- [YOUR GOAL]
Go through the entries below and copy every line that holds the word "NUMANode".
MATERIAL SUPPLIED section start
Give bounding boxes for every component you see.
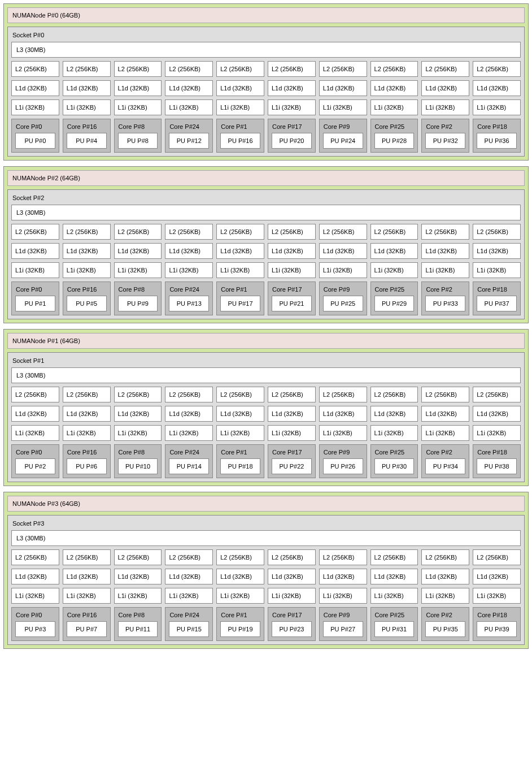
core-16: Core P#16PU P#6	[63, 444, 111, 478]
socket-label: Socket P#0	[11, 31, 521, 42]
l2-cache: L2 (256KB)	[473, 549, 521, 565]
core-label: Core P#9	[323, 611, 363, 621]
l1d-cache: L1d (32KB)	[421, 243, 469, 259]
l1d-cache: L1d (32KB)	[268, 406, 316, 422]
core-9: Core P#9PU P#27	[319, 607, 367, 641]
core-label: Core P#2	[425, 123, 465, 133]
pu-11: PU P#11	[118, 621, 158, 637]
pu-27: PU P#27	[323, 621, 363, 637]
pu-21: PU P#21	[272, 296, 312, 311]
pu-19: PU P#19	[220, 621, 260, 637]
l2-cache: L2 (256KB)	[370, 387, 418, 402]
core-label: Core P#25	[374, 123, 415, 133]
l1i-cache: L1i (32KB)	[421, 425, 469, 441]
core-17: Core P#17PU P#21	[268, 281, 316, 315]
core-18: Core P#18PU P#36	[473, 119, 521, 153]
core-label: Core P#8	[118, 123, 158, 133]
pu-3: PU P#3	[15, 621, 55, 637]
core-25: Core P#25PU P#28	[370, 119, 418, 153]
l2-cache: L2 (256KB)	[473, 224, 521, 240]
l1i-cache: L1i (32KB)	[63, 262, 111, 278]
pu-32: PU P#32	[425, 133, 465, 149]
core-17: Core P#17PU P#22	[268, 444, 316, 478]
l3-cache: L3 (30MB)	[11, 42, 521, 58]
core-label: Core P#16	[67, 123, 107, 133]
core-label: Core P#1	[220, 285, 260, 296]
l1d-row: L1d (32KB)L1d (32KB)L1d (32KB)L1d (32KB)…	[11, 243, 521, 259]
l2-cache: L2 (256KB)	[319, 549, 367, 565]
core-label: Core P#8	[118, 448, 158, 458]
l1i-row: L1i (32KB)L1i (32KB)L1i (32KB)L1i (32KB)…	[11, 262, 521, 278]
core-label: Core P#18	[477, 123, 517, 133]
l1i-cache: L1i (32KB)	[370, 99, 418, 115]
pu-4: PU P#4	[67, 133, 107, 149]
pu-36: PU P#36	[477, 133, 517, 149]
l2-cache: L2 (256KB)	[216, 387, 264, 402]
l2-cache: L2 (256KB)	[216, 61, 264, 77]
l1i-cache: L1i (32KB)	[268, 99, 316, 115]
l1i-cache: L1i (32KB)	[370, 262, 418, 278]
pu-14: PU P#14	[169, 458, 209, 474]
l2-cache: L2 (256KB)	[11, 224, 59, 240]
l1i-cache: L1i (32KB)	[216, 262, 264, 278]
l1i-cache: L1i (32KB)	[114, 262, 162, 278]
l2-cache: L2 (256KB)	[319, 224, 367, 240]
l3-cache: L3 (30MB)	[11, 205, 521, 220]
l1i-row: L1i (32KB)L1i (32KB)L1i (32KB)L1i (32KB)…	[11, 588, 521, 604]
l2-cache: L2 (256KB)	[165, 224, 213, 240]
l1d-cache: L1d (32KB)	[319, 80, 367, 96]
pu-5: PU P#5	[67, 296, 107, 311]
numa-node-0: NUMANode P#0 (64GB)Socket P#0L3 (30MB)L2…	[3, 3, 529, 161]
l2-cache: L2 (256KB)	[421, 224, 469, 240]
l1d-cache: L1d (32KB)	[319, 569, 367, 584]
numa-header: NUMANode P#0 (64GB)	[7, 7, 525, 23]
l1d-cache: L1d (32KB)	[11, 569, 59, 584]
core-24: Core P#24PU P#14	[165, 444, 213, 478]
l1d-cache: L1d (32KB)	[216, 80, 264, 96]
l1i-cache: L1i (32KB)	[319, 588, 367, 604]
numa-node-3: NUMANode P#3 (64GB)Socket P#3L3 (30MB)L2…	[3, 492, 529, 649]
core-8: Core P#8PU P#8	[114, 119, 162, 153]
l1d-row: L1d (32KB)L1d (32KB)L1d (32KB)L1d (32KB)…	[11, 569, 521, 584]
pu-24: PU P#24	[323, 133, 363, 149]
l2-cache: L2 (256KB)	[63, 387, 111, 402]
core-17: Core P#17PU P#23	[268, 607, 316, 641]
l1d-cache: L1d (32KB)	[63, 406, 111, 422]
l1i-cache: L1i (32KB)	[114, 425, 162, 441]
pu-30: PU P#30	[374, 458, 415, 474]
core-24: Core P#24PU P#12	[165, 119, 213, 153]
core-0: Core P#0PU P#2	[11, 444, 59, 478]
core-18: Core P#18PU P#38	[473, 444, 521, 478]
l1i-cache: L1i (32KB)	[421, 588, 469, 604]
l1i-cache: L1i (32KB)	[165, 588, 213, 604]
l2-cache: L2 (256KB)	[473, 387, 521, 402]
core-label: Core P#16	[67, 448, 107, 458]
socket-label: Socket P#3	[11, 519, 521, 530]
core-label: Core P#17	[272, 611, 312, 621]
l1i-cache: L1i (32KB)	[165, 425, 213, 441]
core-label: Core P#9	[323, 285, 363, 296]
l1i-cache: L1i (32KB)	[216, 99, 264, 115]
l2-cache: L2 (256KB)	[421, 387, 469, 402]
l1i-cache: L1i (32KB)	[165, 262, 213, 278]
core-1: Core P#1PU P#19	[216, 607, 264, 641]
core-label: Core P#24	[169, 285, 209, 296]
core-9: Core P#9PU P#25	[319, 281, 367, 315]
l2-row: L2 (256KB)L2 (256KB)L2 (256KB)L2 (256KB)…	[11, 61, 521, 77]
pu-18: PU P#18	[220, 458, 260, 474]
core-row: Core P#0PU P#2Core P#16PU P#6Core P#8PU …	[11, 444, 521, 478]
l2-cache: L2 (256KB)	[63, 224, 111, 240]
pu-31: PU P#31	[374, 621, 415, 637]
pu-34: PU P#34	[425, 458, 465, 474]
core-label: Core P#25	[374, 285, 415, 296]
core-1: Core P#1PU P#18	[216, 444, 264, 478]
l1i-cache: L1i (32KB)	[11, 425, 59, 441]
pu-26: PU P#26	[323, 458, 363, 474]
l1d-cache: L1d (32KB)	[421, 80, 469, 96]
l2-cache: L2 (256KB)	[11, 61, 59, 77]
core-25: Core P#25PU P#29	[370, 281, 418, 315]
l2-cache: L2 (256KB)	[319, 61, 367, 77]
pu-13: PU P#13	[169, 296, 209, 311]
core-label: Core P#0	[15, 285, 55, 296]
l1d-cache: L1d (32KB)	[11, 406, 59, 422]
MATERIAL SUPPLIED section end
- [TASK OUTPUT]
numa-node-0: NUMANode P#0 (64GB)Socket P#0L3 (30MB)L2…	[3, 3, 529, 161]
numa-header: NUMANode P#0 (64GB)	[7, 7, 525, 23]
numa-node-3: NUMANode P#3 (64GB)Socket P#3L3 (30MB)L2…	[3, 492, 529, 649]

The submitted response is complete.